- Your task
Among the lines below, take the one holding "Zoologischen Stadtgarten", the one holding "erläutert, ebenso wie", and all lines between them. Set them down exactly.

--- Material provided Enclosed Below ---

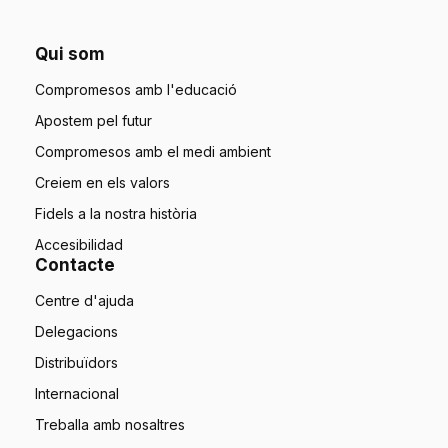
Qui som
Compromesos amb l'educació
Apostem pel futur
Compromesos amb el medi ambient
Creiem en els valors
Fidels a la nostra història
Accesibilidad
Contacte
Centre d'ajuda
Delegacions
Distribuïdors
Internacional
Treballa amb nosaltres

--- End of Enclosed Material provided ---
--- Material provided Enclosed Below ---

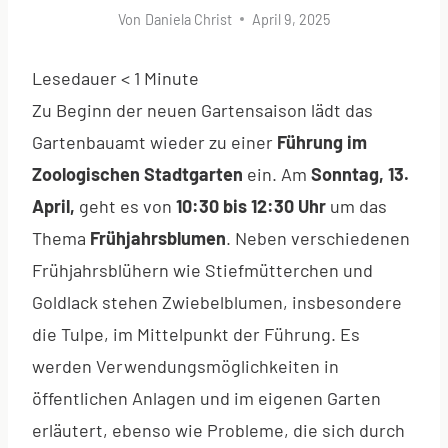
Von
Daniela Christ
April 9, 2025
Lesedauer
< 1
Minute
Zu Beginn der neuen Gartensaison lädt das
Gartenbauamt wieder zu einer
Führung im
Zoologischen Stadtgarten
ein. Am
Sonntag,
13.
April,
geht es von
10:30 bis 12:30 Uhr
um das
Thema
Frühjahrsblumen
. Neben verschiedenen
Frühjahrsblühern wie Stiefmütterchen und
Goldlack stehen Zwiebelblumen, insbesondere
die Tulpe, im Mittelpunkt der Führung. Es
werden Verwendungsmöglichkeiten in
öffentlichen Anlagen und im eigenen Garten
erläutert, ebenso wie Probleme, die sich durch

--- End of Enclosed Material provided ---

- Final answer
Zoologischen Stadtgarten
ein. Am
Sonntag,
13.
April,
geht es von
10:30 bis 12:30 Uhr
um das
Thema
Frühjahrsblumen
. Neben verschiedenen
Frühjahrsblühern wie Stiefmütterchen und
Goldlack stehen Zwiebelblumen, insbesondere
die Tulpe, im Mittelpunkt der Führung. Es
werden Verwendungsmöglichkeiten in
öffentlichen Anlagen und im eigenen Garten
erläutert, ebenso wie Probleme, die sich durch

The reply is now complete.